Невыносимо?! Кому как… Либерману – да, а нам – нисколько. Один встает вопрос: ведь прежде «Новый Журнал» был всегда четко антикоммунистическим печатным органом (пускай, – периодически, – и с февральским уклоном). А теперь? Вовсе слышим новые нотки! Что до «трупа», – труп-то еще не похоронен и очень даже трепыхается. Необольшевики существуют и даже проявляют бешеную энергию. Вольно Либерману не знать, – если не хочет знать…
Мы-то с радостью приветствуем эволюцию Кторовой (с которой прежде случалось спорить) и желаем ей всяческих успехов в нашем стане. А за толстый журнал, где когда-то писали Алданов, Елагин, Бунин, Ржевский и многие выдающиеся люди, чей антибольшевизм не может быть поставлен под вопрос, – нам сегодня стыдно.
«Кторова сейчас не только монархистка, но и человек глубоко верующий» – с глубоким презрением клеймит свою жертву Либерман.
«Скажи, пожалуй, стыд какой!» – как выражался Пушкин.
«Наша страна» (Буэнос-Айрес), рубрика «Печать», 25 сентября 1999, № 2561–2562, с. 3.
П. Вайль и А. Генис, «Потерянный рай» (Иерусалим, 1983)
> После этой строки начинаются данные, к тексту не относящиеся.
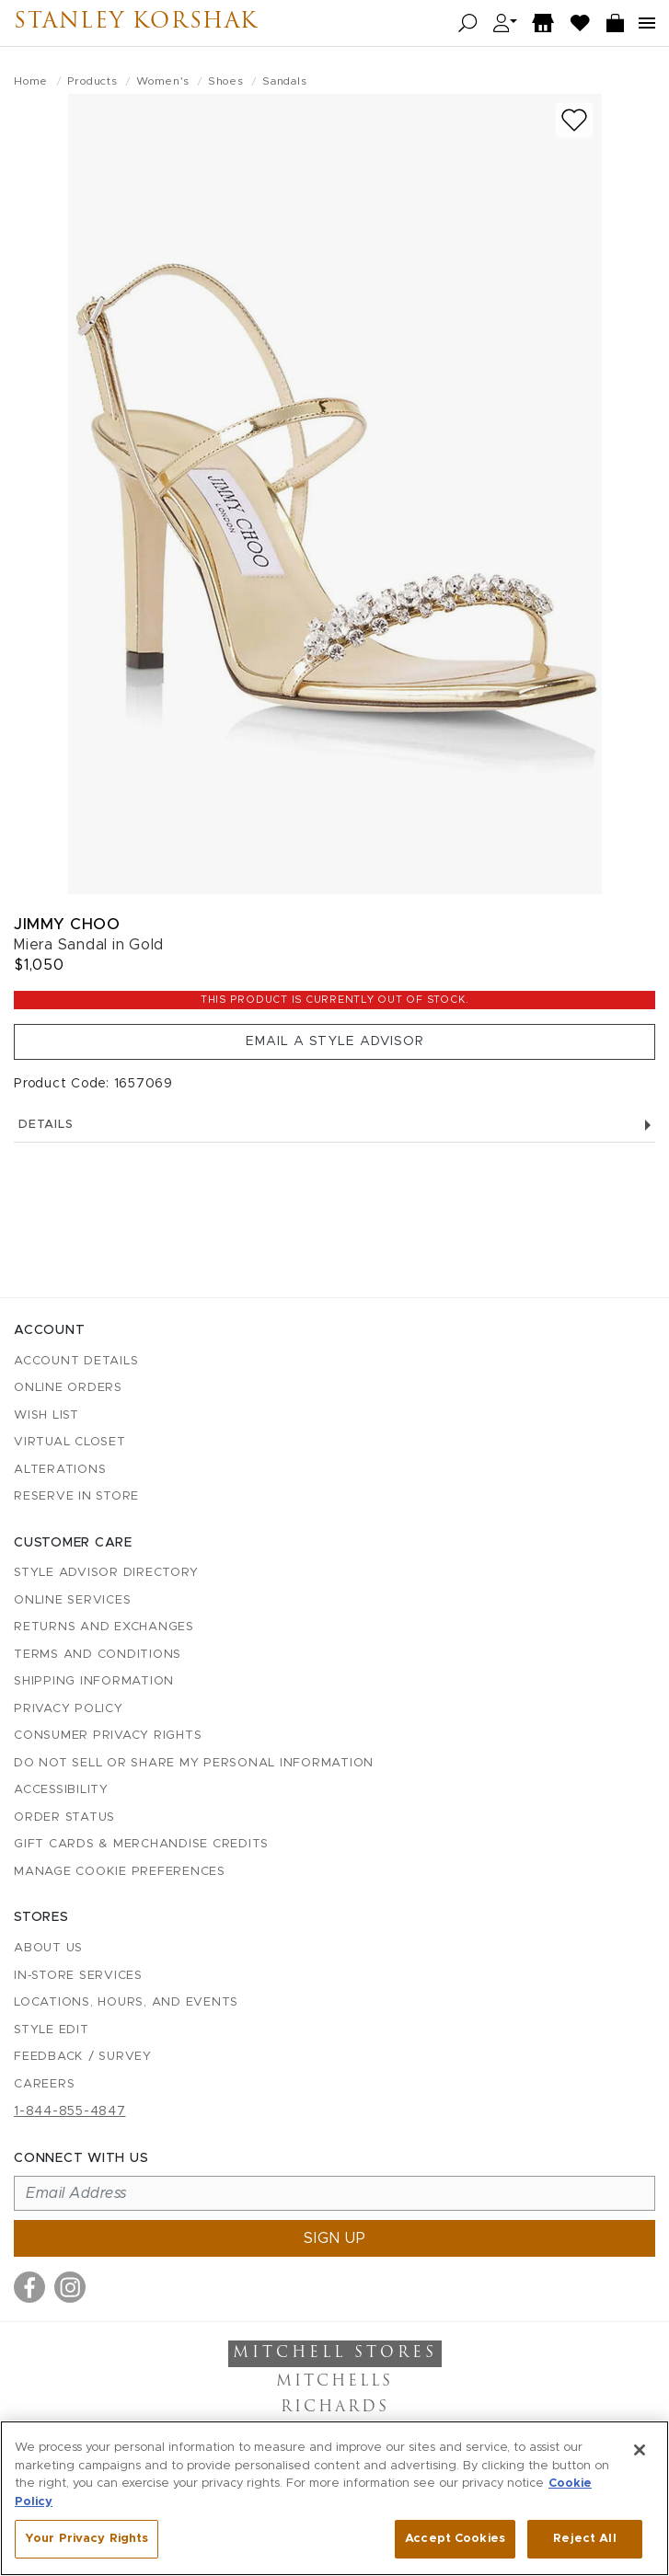 The width and height of the screenshot is (669, 2576). What do you see at coordinates (78, 1976) in the screenshot?
I see `In-Store Services` at bounding box center [78, 1976].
Вроде бы книга о подсоветской интеллигенции… Но нет: об образованцах, которые с подлинной российской интеллигенцией ничего, – или почти ничего, – общего не имеют. О русских? Опять же нет; авторы настойчиво уточняют, что говорят исключительно об евреях: «Мы были чужие, – уже хотя бы потому что евреи» (это – в России); «В основном, сюда приехали степенные и немолодые евреи» (это – в Америку). Об эмигрантах? – Не совсем: специально об эмигрантах из третьей волны в Соединенных Штатах, каковые решительно и радикально отпихиваются ото всякой политической эмиграции вообще, и от русской доновейшей в частности.
Подтвердим наши слова цитатами. Вот что авторы пишут о своих персонажах: «Все сословные предрассудки прошлого давно исчезли. Принципиальность, порядочность, жертвенность, чувство ответственности, ощущение вины – весь этот комплекс дореволюционного интеллигента стал малопонятным пережитком… Минимум профессиональных знаний и диплом вуза с успехом заменили дорогостоящие украшения. Но гордое имя российского интеллигента все же осталось». Только имя, увы!
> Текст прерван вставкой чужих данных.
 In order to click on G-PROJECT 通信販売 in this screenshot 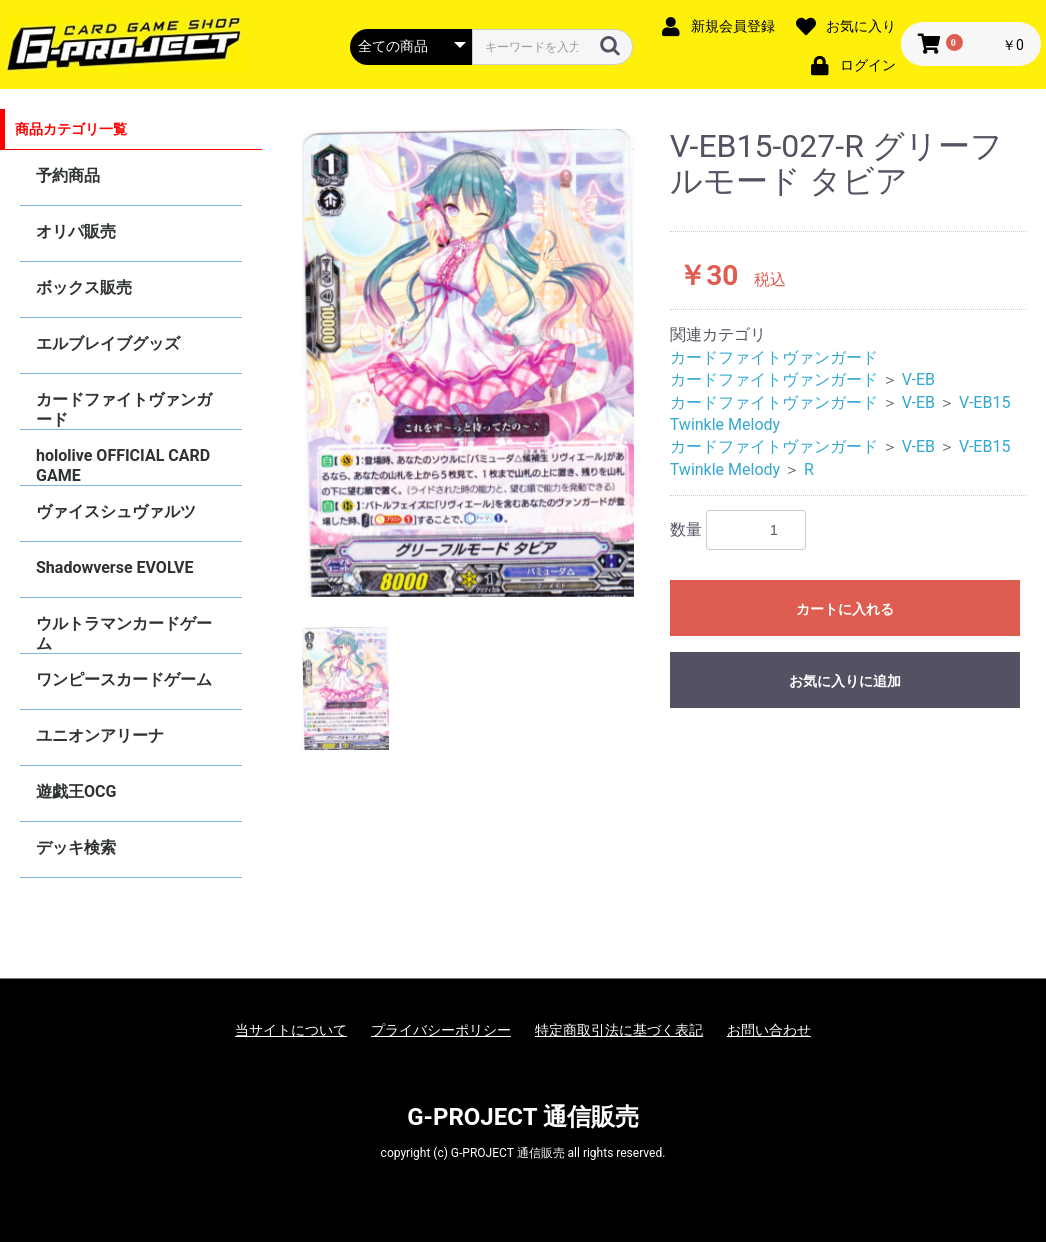, I will do `click(523, 1117)`.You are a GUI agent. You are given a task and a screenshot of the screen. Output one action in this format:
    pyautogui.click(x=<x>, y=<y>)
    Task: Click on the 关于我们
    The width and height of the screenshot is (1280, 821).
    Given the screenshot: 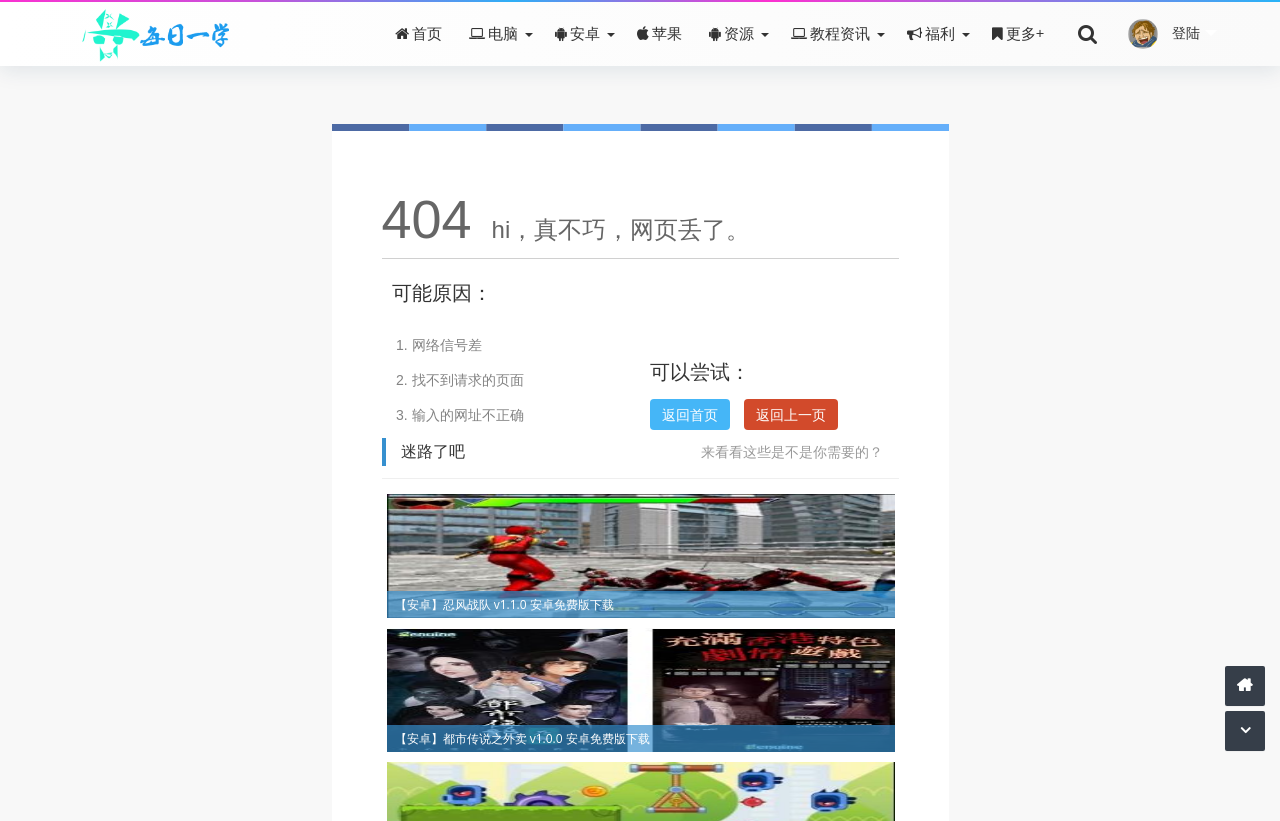 What is the action you would take?
    pyautogui.click(x=546, y=760)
Может быть, данные фразы вырвались у Вайля[680] и Гениса в порядке самобичевания? Тоже нет: в этом нас убеждают их описания ценности вещей, материальных предметов, в быту рисуемого ими класса в СССР. Настоящая-то интеллигенция, мы знаем, там тоже есть; но книга, – не про нее.
Немудрено, если подобным людям нечего делать со своим досугом, как в Советском Союзе, так и в Америке. Главным образом, они его расходуют на пьянство. Чтение почти не упоминается; оно, явно, играет незначительную роль. Когда они жалуются на непонятность американской речи, – радио, телевизора и т. д., мы думаем сперва, что дело в фонетике. Ан нет! Оказывается, герои не в силах, – и даже не пытаются, – прочесть по-английски ни Пиквика, ни «Алисы в стране чудес».
О нашей, доновейшей эмиграции (что, понятно, и к части новейшей применимо) авторы с презрением повторяют хорошо нам знакомый набор сентенций: мол, западные политические деятели лучше нас знают, что надо делать, и мы мол неудачники, которые никого ничему учить не могут и не смеют. Очень мило; да вот… неудачи западной политики чересчур уж очевидны! Прав ведь Солженицын: отдают страну за страной, а скоро и нечего будет. А наши советы часто через год другой оказываются правильными, – когда уже поздно. Винить же нас за неудачи, так кого нас? Первую эмиграцию, – так она училась на горьких ошибках; вторую, – так у нее и шанса не было что-либо исправить. Ну, а знать-то мы по опыту кое-что знаем.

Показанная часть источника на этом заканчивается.